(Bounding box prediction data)

========

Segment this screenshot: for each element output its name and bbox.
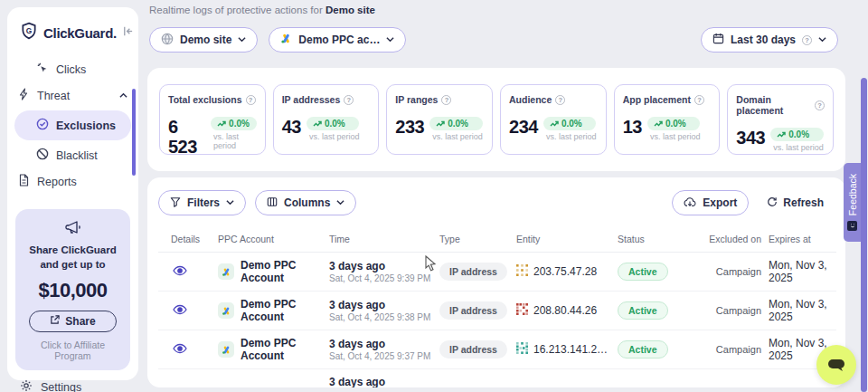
threat-lightning-icon [18,88,30,103]
logo-row: G ClickGuard. [7,18,138,56]
chat-widget-button[interactable] [816,345,856,385]
column-header-status[interactable]: Status [618,234,703,244]
sidebar: G ClickGuard. Clicks Threat Exclusions B… [7,7,138,380]
column-header-time[interactable]: Time [329,234,439,244]
entity-cell: 208.80.44.26 [516,303,618,318]
sidebar-item-settings[interactable]: Settings [7,370,138,392]
ppc-account-name: Demo PPC Account [241,337,329,362]
export-label: Export [703,196,737,209]
date-range-dropdown[interactable]: Last 30 days ? [701,27,838,53]
stat-value: 43 [282,117,301,137]
affiliate-promo-card[interactable]: Share ClickGuard and get up to $10,000 S… [15,209,130,370]
type-badge: IP address [439,340,507,359]
help-icon[interactable]: ? [694,95,704,105]
compare-label: vs. last period [647,132,701,141]
help-icon[interactable]: ? [555,95,565,105]
time-cell: 3 days ago [329,369,439,387]
account-selector-value: Demo PPC ac… [298,33,380,46]
sidebar-item-label: Clicks [56,63,127,76]
refresh-label: Refresh [783,196,824,209]
filters-dropdown[interactable]: Filters [158,190,246,215]
details-eye-icon[interactable] [171,341,189,359]
stat-card-ip-ranges: IP ranges? 233 0.0% vs. last period [386,84,493,155]
sidebar-item-threat[interactable]: Threat [7,82,138,109]
excluded-on-cell: Campaign [703,305,769,316]
column-header-entity[interactable]: Entity [516,234,618,244]
feedback-label: Feedback [847,174,858,215]
google-ads-icon [280,33,292,47]
help-icon[interactable]: ? [441,95,451,105]
check-circle-icon [36,118,49,133]
share-button-label: Share [65,315,95,328]
compare-label: vs. last period [211,132,257,150]
table-row: Demo PPC Account 3 days agoSat, Oct 4, 2… [158,253,836,292]
compare-label: vs. last period [770,143,824,152]
cloud-download-icon [684,196,696,210]
google-ads-icon [218,341,234,358]
status-badge: Active [618,340,668,359]
table-row-partial: 3 days ago [158,369,836,387]
site-selector-dropdown[interactable]: Demo site [149,27,258,53]
svg-text:G: G [26,26,32,35]
stat-value: 234 [509,117,538,137]
filters-label: Filters [187,196,220,209]
promo-caption: Click to Affiliate Program [23,339,123,361]
column-header-expires-at[interactable]: Expires at [769,234,833,244]
share-button[interactable]: Share [29,311,116,332]
entity-cell: 203.75.47.28 [516,264,618,279]
stat-label: IP addresses [282,94,341,105]
promo-heading: Share ClickGuard and get up to [23,244,123,272]
compare-label: vs. last period [307,132,360,141]
columns-icon [267,196,278,210]
stat-card-domain-placement: Domain placement? 343 0.0% vs. last peri… [727,84,834,155]
columns-dropdown[interactable]: Columns [255,190,356,215]
column-header-details[interactable]: Details [171,234,218,244]
stat-card-ip-addresses: IP addresses? 43 0.0% vs. last period [273,84,380,155]
entity-cell: 16.213.141.2… [516,342,618,357]
sidebar-scrollbar[interactable] [132,89,136,176]
column-header-excluded-on[interactable]: Excluded on [703,234,769,244]
account-selector-dropdown[interactable]: Demo PPC ac… [269,27,406,53]
click-icon [36,62,49,77]
compare-label: vs. last period [429,132,483,141]
refresh-button[interactable]: Refresh [758,191,833,215]
details-eye-icon[interactable] [171,263,189,281]
details-eye-icon[interactable] [171,302,189,320]
export-button[interactable]: Export [672,190,749,215]
help-icon[interactable]: ? [815,100,825,110]
table-row: Demo PPC Account 3 days agoSat, Oct 4, 2… [158,330,836,369]
column-header-type[interactable]: Type [439,234,516,244]
page-title-prefix: Realtime logs of protective actions for [149,5,326,15]
entity-identicon [516,342,528,357]
feedback-tab[interactable]: Feedback [844,163,861,242]
stat-value: 6 523 [168,117,205,157]
expires-at-cell: Mon, Nov 3, 2025 [769,259,833,284]
excluded-on-cell: Campaign [703,266,769,277]
column-header-ppc-account[interactable]: PPC Account [218,234,329,244]
table-toolbar: Filters Columns Export Refresh [158,190,836,215]
stat-label: IP ranges [395,94,438,105]
sidebar-collapse-icon[interactable] [122,24,134,41]
sidebar-item-blacklist[interactable]: Blacklist [7,142,138,168]
gear-icon [20,379,33,392]
expires-at-cell: Mon, Nov 3, 2025 [769,298,833,323]
sidebar-item-label: Blacklist [56,149,127,162]
stat-card-audience: Audience? 234 0.0% vs. last period [500,84,607,155]
help-icon[interactable]: ? [246,95,256,105]
help-icon[interactable]: ? [344,95,354,105]
stat-label: Total exclusions [168,94,242,105]
smiley-icon [847,221,857,231]
delta-badge: 0.0% [307,117,360,130]
sidebar-item-label: Reports [37,176,127,188]
ppc-account-cell: Demo PPC Account [218,298,329,323]
page-scrollbar[interactable] [861,78,867,392]
reports-document-icon [18,174,30,189]
sidebar-item-exclusions[interactable]: Exclusions [14,110,131,140]
sidebar-item-clicks[interactable]: Clicks [7,56,138,82]
date-range-value: Last 30 days [731,33,796,46]
sidebar-item-label: Threat [37,90,112,102]
chevron-up-icon [119,90,127,102]
table-header-row: Details PPC Account Time Type Entity Sta… [158,234,836,253]
stat-value: 343 [736,128,765,148]
sidebar-item-reports[interactable]: Reports [7,168,138,195]
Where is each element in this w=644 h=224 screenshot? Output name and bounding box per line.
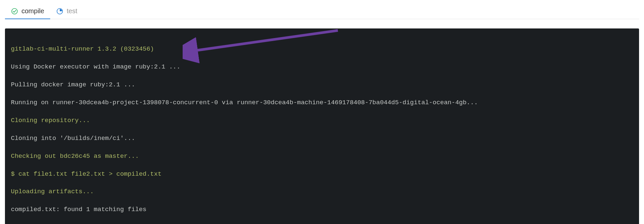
log-line: Pulling docker image ruby:2.1 ... [11, 80, 633, 89]
log-line: Cloning repository... [11, 116, 633, 125]
tab-compile[interactable]: compile [5, 3, 50, 19]
running-spinner-icon [56, 8, 63, 15]
log-line: compiled.txt: found 1 matching files [11, 205, 633, 214]
tab-compile-label: compile [21, 7, 44, 15]
log-line: Checking out bdc26c45 as master... [11, 152, 633, 161]
log-line: $ cat file1.txt file2.txt > compiled.txt [11, 170, 633, 179]
tab-test[interactable]: test [50, 3, 83, 19]
log-line: Using Docker executor with image ruby:2.… [11, 63, 633, 71]
tabs-bar: compile test [5, 0, 639, 19]
log-line: Cloning into '/builds/inem/ci'... [11, 134, 633, 143]
success-check-icon [11, 8, 18, 15]
build-log-terminal: gitlab-ci-multi-runner 1.3.2 (0323456) U… [5, 28, 639, 224]
svg-point-0 [12, 8, 18, 14]
log-line: gitlab-ci-multi-runner 1.3.2 (0323456) [11, 45, 633, 54]
log-line: Uploading artifacts... [11, 187, 633, 196]
tab-test-label: test [67, 7, 77, 15]
log-line: Running on runner-30dcea4b-project-13980… [11, 98, 633, 107]
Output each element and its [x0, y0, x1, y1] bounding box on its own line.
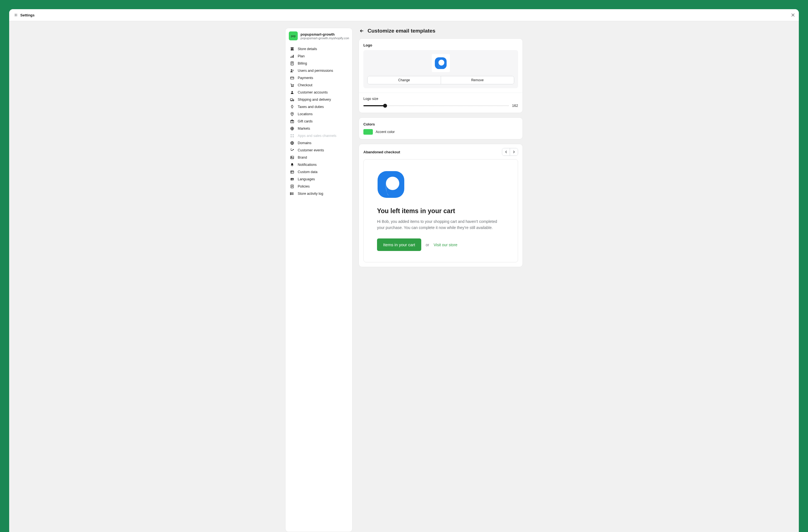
logo-size-label: Logo size — [363, 97, 378, 101]
sidebar-item-payments[interactable]: Payments — [287, 74, 351, 81]
sidebar-item-label: Notifications — [298, 163, 317, 167]
sidebar-item-users[interactable]: Users and permissions — [287, 67, 351, 74]
settings-nav: Store detailsPlanBillingUsers and permis… — [286, 44, 352, 200]
preview-card: Abandoned checkout You left items — [359, 144, 378, 249]
svg-point-8 — [291, 86, 292, 87]
sidebar-item-checkout[interactable]: Checkout — [287, 81, 351, 89]
email-preview: You left items in your cart Hi Bob, you … — [363, 159, 378, 249]
sidebar-item-label: Payments — [298, 76, 313, 80]
svg-point-30 — [290, 194, 291, 194]
svg-point-9 — [293, 86, 293, 87]
sidebar-item-gift[interactable]: Gift cards — [287, 118, 351, 125]
customer-icon — [290, 90, 294, 95]
preview-section-title: Abandoned checkout — [363, 150, 378, 154]
svg-point-31 — [290, 194, 291, 195]
svg-point-12 — [291, 100, 292, 101]
sidebar-item-label: Policies — [298, 184, 310, 188]
store-block[interactable]: pop popupsmart-growth popupsmart-growth.… — [286, 28, 352, 44]
svg-rect-2 — [292, 56, 292, 58]
settings-sidebar: pop popupsmart-growth popupsmart-growth.… — [285, 28, 352, 249]
sidebar-item-apps: Apps and sales channels — [287, 132, 351, 140]
sidebar-item-shipping[interactable]: Shipping and delivery — [287, 96, 351, 103]
svg-rect-23 — [291, 156, 294, 159]
sidebar-item-billing[interactable]: Billing — [287, 60, 351, 67]
svg-rect-11 — [291, 99, 293, 100]
svg-rect-1 — [291, 57, 291, 58]
sidebar-item-plan[interactable]: Plan — [287, 53, 351, 60]
email-logo — [377, 170, 378, 198]
sidebar-item-locations[interactable]: Locations — [287, 110, 351, 118]
svg-point-14 — [292, 113, 292, 114]
notifications-icon — [290, 163, 294, 167]
sidebar-item-taxes[interactable]: Taxes and duties — [287, 103, 351, 110]
sidebar-item-store[interactable]: Store details — [287, 45, 351, 53]
brand-icon — [290, 155, 294, 160]
svg-point-22 — [293, 149, 294, 150]
sidebar-item-label: Store activity log — [298, 192, 323, 196]
svg-point-10 — [292, 91, 293, 92]
sidebar-item-languages[interactable]: AあLanguages — [287, 176, 351, 183]
store-icon — [290, 47, 294, 51]
domains-icon — [290, 141, 294, 145]
markets-icon — [290, 126, 294, 131]
content: pop popupsmart-growth popupsmart-growth.… — [9, 21, 378, 249]
sidebar-item-label: Custom data — [298, 170, 317, 174]
sidebar-item-label: Store details — [298, 47, 317, 51]
accent-color-swatch[interactable] — [363, 129, 373, 135]
email-heading: You left items in your cart — [377, 207, 378, 215]
main: Customize email templates Logo Change Re… — [359, 28, 378, 249]
back-button[interactable] — [359, 28, 365, 34]
svg-rect-25 — [291, 171, 294, 173]
sidebar-item-label: Brand — [298, 155, 307, 160]
taxes-icon — [290, 105, 294, 109]
svg-rect-34 — [378, 171, 378, 198]
policies-icon — [290, 184, 294, 189]
modal-header: Settings — [9, 9, 378, 21]
sidebar-item-label: Domains — [298, 141, 311, 145]
sidebar-item-activity[interactable]: Store activity log — [287, 190, 351, 197]
sidebar-item-events[interactable]: Customer events — [287, 147, 351, 154]
svg-text:Aあ: Aあ — [291, 178, 294, 180]
sidebar-item-label: Taxes and duties — [298, 105, 324, 109]
gift-icon — [290, 119, 294, 124]
sidebar-item-label: Billing — [298, 61, 307, 66]
logo-size-slider[interactable] — [363, 104, 378, 108]
svg-rect-20 — [293, 136, 294, 137]
email-body: Hi Bob, you added items to your shopping… — [377, 219, 378, 231]
svg-point-6 — [292, 70, 294, 71]
sidebar-item-brand[interactable]: Brand — [287, 154, 351, 161]
languages-icon: Aあ — [290, 177, 294, 181]
sidebar-item-label: Languages — [298, 177, 315, 181]
sidebar-item-custom[interactable]: Custom data — [287, 168, 351, 176]
sidebar-item-notifications[interactable]: Notifications — [287, 161, 351, 168]
svg-point-0 — [15, 15, 16, 16]
store-domain: popupsmart-growth.myshopify.com — [300, 36, 349, 40]
sidebar-item-label: Checkout — [298, 83, 312, 87]
settings-modal: Settings pop popupsmart-growth popupsmar… — [9, 9, 378, 249]
page-title: Customize email templates — [368, 28, 378, 34]
users-icon — [290, 69, 294, 73]
svg-point-29 — [290, 192, 291, 193]
svg-rect-4 — [291, 62, 294, 65]
sidebar-item-domains[interactable]: Domains — [287, 140, 351, 147]
email-cta-button[interactable]: Items in your cart — [377, 238, 378, 249]
sidebar-item-label: Users and permissions — [298, 69, 333, 73]
locations-icon — [290, 112, 294, 116]
sidebar-item-label: Markets — [298, 127, 310, 130]
sidebar-item-label: Plan — [298, 54, 305, 58]
svg-point-13 — [293, 100, 294, 101]
modal-title: Settings — [20, 13, 35, 17]
logo-change-button[interactable]: Change — [368, 76, 378, 84]
plan-icon — [290, 54, 294, 58]
sidebar-item-customer[interactable]: Customer accounts — [287, 89, 351, 96]
sidebar-item-policies[interactable]: Policies — [287, 183, 351, 190]
logo-card: Logo Change Remove Logo — [359, 38, 378, 113]
sidebar-item-label: Shipping and delivery — [298, 98, 331, 102]
sidebar-item-markets[interactable]: Markets — [287, 125, 351, 132]
billing-icon — [290, 61, 294, 66]
gear-icon — [14, 13, 18, 17]
logo-button-group: Change Remove — [367, 76, 378, 84]
sidebar-item-label: Locations — [298, 112, 313, 116]
store-avatar: pop — [289, 32, 298, 40]
svg-rect-18 — [293, 134, 294, 135]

========

• Exercise brief
Make a copy of each line in the records above that has the word "runner".

• Finished task
build-log-terminal: gitlab-ci-multi-runner 1.3.2 (0323456) U… [5, 28, 639, 224]
log-line: gitlab-ci-multi-runner 1.3.2 (0323456) [11, 45, 633, 54]
log-line: Running on runner-30dcea4b-project-13980… [11, 98, 633, 107]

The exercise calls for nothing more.